Segment Start: Excerpted records
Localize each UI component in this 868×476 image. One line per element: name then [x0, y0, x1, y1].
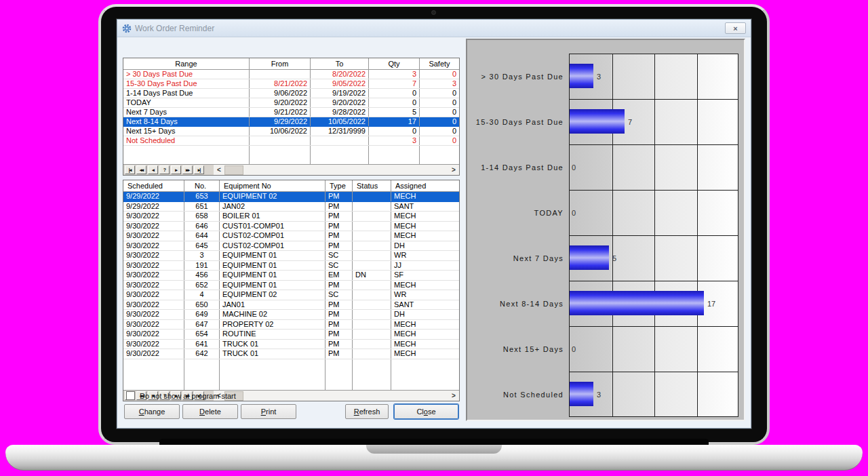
no-cell: 658 [184, 212, 220, 221]
scheduled-cell: 9/30/2022 [123, 231, 184, 241]
table-row[interactable]: 9/29/2022653EQUIPMENT 02PMMECH [123, 192, 459, 202]
safety-cell: 0 [420, 98, 459, 107]
nav-fast-backward-button[interactable]: ◂◂ [136, 165, 146, 174]
vcr-buttons: |◂◂◂◂?▸▸▸▸| [123, 165, 214, 175]
range-cell: Not Scheduled [123, 136, 250, 145]
table-row[interactable]: 15-30 Days Past Due8/21/20229/05/202273 [123, 79, 459, 89]
chart-category-label: Next 7 Days [469, 235, 564, 281]
scheduled-cell: 9/29/2022 [123, 192, 184, 201]
equipment-cell: TRUCK 01 [220, 340, 326, 349]
table-row[interactable]: 9/30/2022647PROPERTY 02PMMECH [123, 320, 459, 330]
column-header[interactable]: To [311, 58, 369, 69]
to-cell: 9/28/2022 [311, 108, 369, 117]
from-cell: 10/06/2022 [250, 127, 311, 136]
column-header[interactable]: From [250, 58, 311, 69]
table-row[interactable]: 9/30/2022658BOILER 01PMMECH [123, 212, 459, 222]
hscrollbar[interactable]: <> [214, 165, 459, 175]
nav-fast-forward-button[interactable]: ▸▸ [182, 165, 193, 174]
scroll-right-icon[interactable]: > [448, 392, 459, 399]
column-header[interactable]: Range [123, 58, 250, 69]
laptop-base [5, 445, 863, 471]
range-cell: Next 7 Days [123, 108, 250, 117]
scroll-left-icon[interactable]: < [214, 166, 224, 174]
scheduled-cell: 9/30/2022 [123, 212, 184, 221]
table-row[interactable]: 9/29/2022651JAN02PMSANT [123, 202, 459, 212]
close-button[interactable]: Close [394, 404, 458, 419]
table-row[interactable]: 9/30/2022650JAN01PMSANT [123, 300, 459, 311]
column-header[interactable]: Type [326, 180, 353, 191]
nav-last-button[interactable]: ▸| [194, 165, 204, 174]
assigned-cell: JJ [391, 261, 459, 271]
type-cell: SC [326, 261, 353, 271]
table-row[interactable]: Next 7 Days9/21/20229/28/202250 [123, 108, 459, 117]
scheduled-cell: 9/30/2022 [123, 349, 184, 359]
to-cell: 8/20/2022 [311, 70, 369, 79]
status-cell [353, 281, 391, 290]
table-row[interactable]: 9/30/2022642TRUCK 01PMMECH [123, 349, 459, 359]
status-cell [353, 320, 391, 330]
table-row[interactable]: 9/30/2022654ROUTINEPMMECH [123, 330, 459, 340]
window-close-button[interactable]: × [725, 22, 746, 34]
type-cell: PM [326, 192, 353, 201]
status-cell [353, 241, 391, 251]
table-row[interactable]: Next 8-14 Days9/29/202210/05/2022170 [123, 117, 459, 127]
column-header[interactable]: Scheduled [123, 180, 184, 191]
column-header[interactable]: Safety [420, 58, 459, 69]
status-cell [353, 192, 391, 201]
table-row[interactable]: 9/30/2022456EQUIPMENT 01EMDNSF [123, 271, 459, 281]
nav-previous-button[interactable]: ◂ [148, 165, 158, 174]
table-row[interactable]: TODAY9/20/20229/20/202200 [123, 98, 459, 108]
qty-cell: 0 [369, 98, 420, 107]
column-header[interactable]: Qty [369, 58, 420, 69]
safety-cell: 0 [420, 89, 459, 98]
table-row[interactable]: Not Scheduled30 [123, 136, 459, 146]
column-header[interactable]: Status [353, 180, 391, 191]
table-row[interactable]: 9/30/20223EQUIPMENT 01SCWR [123, 251, 459, 261]
table-row[interactable]: 9/30/2022652EQUIPMENT 01PMMECH [123, 281, 459, 291]
change-button[interactable]: Change [124, 404, 180, 419]
table-row[interactable]: 9/30/20224EQUIPMENT 02SCWR [123, 290, 459, 300]
hscrollbar[interactable]: <> [214, 391, 459, 401]
table-row[interactable]: 9/30/2022644CUST02-COMP01PMMECH [123, 231, 459, 241]
table-row[interactable]: 9/30/2022641TRUCK 01PMMECH [123, 340, 459, 350]
table-row[interactable]: 9/30/2022649MACHINE 02PMDH [123, 310, 459, 320]
from-cell: 9/20/2022 [250, 98, 311, 107]
delete-button[interactable]: Delete [182, 404, 238, 419]
table-row[interactable]: 9/30/2022645CUST02-COMP01PMDH [123, 241, 459, 252]
titlebar[interactable]: Work Order Reminder × [117, 20, 751, 37]
safety-cell: 0 [420, 127, 459, 136]
no-cell: 653 [184, 192, 220, 201]
column-header[interactable]: Equipment No [220, 180, 326, 191]
laptop-hinge [159, 439, 709, 445]
workorder-table-header: ScheduledNo.Equipment NoTypeStatusAssign… [123, 180, 459, 192]
table-row[interactable]: 9/30/2022646CUST01-COMP01PMMECH [123, 222, 459, 232]
range-cell: 15-30 Days Past Due [123, 79, 250, 88]
chart-row-separator [569, 99, 738, 100]
table-row[interactable]: > 30 Days Past Due8/20/202230 [123, 70, 459, 79]
scheduled-cell: 9/30/2022 [123, 290, 184, 300]
record-navigator: |◂◂◂◂?▸▸▸▸|<> [123, 164, 459, 175]
table-row[interactable]: 9/30/2022191EQUIPMENT 01SCJJ [123, 261, 459, 271]
qty-cell: 0 [369, 89, 420, 98]
print-button[interactable]: Print [241, 404, 296, 419]
column-header[interactable]: Assigned [391, 180, 459, 191]
range-cell: > 30 Days Past Due [123, 70, 250, 79]
nav-help-button[interactable]: ? [159, 165, 170, 174]
chart-category-label: Next 8-14 Days [469, 281, 564, 326]
scroll-right-icon[interactable]: > [448, 166, 459, 174]
table-row[interactable]: Next 15+ Days10/06/202212/31/999900 [123, 127, 459, 136]
table-row[interactable]: 1-14 Days Past Due9/06/20229/19/202200 [123, 89, 459, 98]
chart-category-label: Next 15+ Days [469, 326, 564, 372]
desktop-background: { "window": { "title": "Work Order Remin… [0, 0, 868, 476]
no-cell: 3 [184, 251, 220, 260]
assigned-cell: SF [391, 271, 459, 280]
dont-show-checkbox[interactable] [126, 391, 135, 400]
nav-first-button[interactable]: |◂ [125, 165, 135, 174]
refresh-button[interactable]: Refresh [345, 404, 389, 419]
equipment-cell: JAN02 [220, 202, 326, 212]
column-header[interactable]: No. [184, 180, 220, 191]
scroll-thumb[interactable] [224, 165, 243, 175]
chart-bar [570, 109, 625, 134]
nav-next-button[interactable]: ▸ [171, 165, 181, 174]
range-cell: Next 8-14 Days [123, 117, 250, 126]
Segment End: Excerpted records
Work to be completed -> If pictures appear among the entries above, omit them; repeat everything else verbatim.

Exercise output ->
Localize each UI component in this 868×476 image. One line per element: name then [x0, y0, x1, y1].
no-cell: 658 [184, 212, 220, 221]
scheduled-cell: 9/30/2022 [123, 231, 184, 241]
table-row[interactable]: 9/29/2022653EQUIPMENT 02PMMECH [123, 192, 459, 202]
safety-cell: 0 [420, 98, 459, 107]
nav-fast-backward-button[interactable]: ◂◂ [136, 165, 146, 174]
vcr-buttons: |◂◂◂◂?▸▸▸▸| [123, 165, 214, 175]
range-cell: Not Scheduled [123, 136, 250, 145]
table-row[interactable]: 15-30 Days Past Due8/21/20229/05/202273 [123, 79, 459, 89]
chart-category-label: Next 7 Days [469, 235, 564, 281]
scheduled-cell: 9/29/2022 [123, 192, 184, 201]
equipment-cell: TRUCK 01 [220, 340, 326, 349]
table-row[interactable]: 9/30/2022647PROPERTY 02PMMECH [123, 320, 459, 330]
column-header[interactable]: To [311, 58, 369, 69]
to-cell: 9/28/2022 [311, 108, 369, 117]
from-cell: 10/06/2022 [250, 127, 311, 136]
column-header[interactable]: From [250, 58, 311, 69]
table-row[interactable]: 9/30/2022658BOILER 01PMMECH [123, 212, 459, 222]
hscrollbar[interactable]: <> [214, 165, 459, 175]
nav-fast-forward-button[interactable]: ▸▸ [182, 165, 193, 174]
scroll-right-icon[interactable]: > [448, 392, 459, 399]
column-header[interactable]: Range [123, 58, 250, 69]
laptop-base [5, 445, 863, 471]
range-cell: Next 7 Days [123, 108, 250, 117]
scroll-left-icon[interactable]: < [214, 166, 224, 174]
scheduled-cell: 9/30/2022 [123, 212, 184, 221]
table-row[interactable]: 9/29/2022651JAN02PMSANT [123, 202, 459, 212]
close-button[interactable]: Close [394, 404, 458, 419]
table-row[interactable]: 9/30/2022650JAN01PMSANT [123, 300, 459, 311]
column-header[interactable]: Type [326, 180, 353, 191]
nav-last-button[interactable]: ▸| [194, 165, 204, 174]
assigned-cell: JJ [391, 261, 459, 271]
type-cell: SC [326, 261, 353, 271]
table-row[interactable]: Next 7 Days9/21/20229/28/202250 [123, 108, 459, 117]
scheduled-cell: 9/30/2022 [123, 349, 184, 359]
to-cell: 8/20/2022 [311, 70, 369, 79]
status-cell [353, 281, 391, 290]
table-row[interactable]: 9/30/2022642TRUCK 01PMMECH [123, 349, 459, 359]
status-cell [353, 320, 391, 330]
table-row[interactable]: 9/30/2022654ROUTINEPMMECH [123, 330, 459, 340]
window-close-button[interactable]: × [725, 22, 746, 34]
type-cell: PM [326, 192, 353, 201]
status-cell [353, 241, 391, 251]
table-row[interactable]: Next 8-14 Days9/29/202210/05/2022170 [123, 117, 459, 127]
column-header[interactable]: Scheduled [123, 180, 184, 191]
column-header[interactable]: Safety [420, 58, 459, 69]
status-cell [353, 192, 391, 201]
table-row[interactable]: 9/30/2022456EQUIPMENT 01EMDNSF [123, 271, 459, 281]
nav-previous-button[interactable]: ◂ [148, 165, 158, 174]
table-row[interactable]: TODAY9/20/20229/20/202200 [123, 98, 459, 108]
qty-cell: 0 [369, 98, 420, 107]
column-header[interactable]: Qty [369, 58, 420, 69]
safety-cell: 0 [420, 89, 459, 98]
table-row[interactable]: Not Scheduled30 [123, 136, 459, 146]
column-header[interactable]: Status [353, 180, 391, 191]
table-row[interactable]: 9/30/20223EQUIPMENT 01SCWR [123, 251, 459, 261]
table-row[interactable]: 9/30/2022652EQUIPMENT 01PMMECH [123, 281, 459, 291]
change-button[interactable]: Change [124, 404, 180, 419]
table-row[interactable]: 9/30/20224EQUIPMENT 02SCWR [123, 290, 459, 300]
hscrollbar[interactable]: <> [214, 391, 459, 401]
table-row[interactable]: 9/30/2022644CUST02-COMP01PMMECH [123, 231, 459, 241]
table-row[interactable]: 9/30/2022641TRUCK 01PMMECH [123, 340, 459, 350]
table-row[interactable]: 9/30/2022649MACHINE 02PMDH [123, 310, 459, 320]
from-cell: 9/20/2022 [250, 98, 311, 107]
delete-button[interactable]: Delete [182, 404, 238, 419]
table-row[interactable]: 9/30/2022645CUST02-COMP01PMDH [123, 241, 459, 252]
titlebar[interactable]: Work Order Reminder × [117, 20, 751, 37]
safety-cell: 0 [420, 127, 459, 136]
no-cell: 653 [184, 192, 220, 201]
column-header[interactable]: Equipment No [220, 180, 326, 191]
laptop-hinge [159, 439, 709, 445]
workorder-table-header: ScheduledNo.Equipment NoTypeStatusAssign… [123, 180, 459, 192]
table-row[interactable]: 9/30/2022646CUST01-COMP01PMMECH [123, 222, 459, 232]
range-cell: 15-30 Days Past Due [123, 79, 250, 88]
chart-row-separator [569, 99, 738, 100]
table-row[interactable]: > 30 Days Past Due8/20/202230 [123, 70, 459, 79]
scheduled-cell: 9/30/2022 [123, 290, 184, 300]
record-navigator: |◂◂◂◂?▸▸▸▸|<> [123, 164, 459, 175]
table-row[interactable]: 9/30/2022191EQUIPMENT 01SCJJ [123, 261, 459, 271]
qty-cell: 0 [369, 89, 420, 98]
print-button[interactable]: Print [241, 404, 296, 419]
column-header[interactable]: Assigned [391, 180, 459, 191]
range-cell: > 30 Days Past Due [123, 70, 250, 79]
nav-help-button[interactable]: ? [159, 165, 170, 174]
chart-category-label: Next 8-14 Days [469, 281, 564, 326]
scroll-right-icon[interactable]: > [448, 166, 459, 174]
table-row[interactable]: Next 15+ Days10/06/202212/31/999900 [123, 127, 459, 136]
table-row[interactable]: 1-14 Days Past Due9/06/20229/19/202200 [123, 89, 459, 98]
chart-category-label: Next 15+ Days [469, 326, 564, 372]
desktop-background: { "window": { "title": "Work Order Remin… [0, 0, 868, 476]
no-cell: 3 [184, 251, 220, 260]
assigned-cell: SF [391, 271, 459, 280]
dont-show-checkbox[interactable] [126, 391, 135, 400]
nav-first-button[interactable]: |◂ [125, 165, 135, 174]
refresh-button[interactable]: Refresh [345, 404, 389, 419]
equipment-cell: JAN02 [220, 202, 326, 212]
column-header[interactable]: No. [184, 180, 220, 191]
scroll-thumb[interactable] [224, 165, 243, 175]
chart-bar [570, 109, 625, 134]
nav-next-button[interactable]: ▸ [171, 165, 181, 174]
range-cell: Next 8-14 Days [123, 117, 250, 126]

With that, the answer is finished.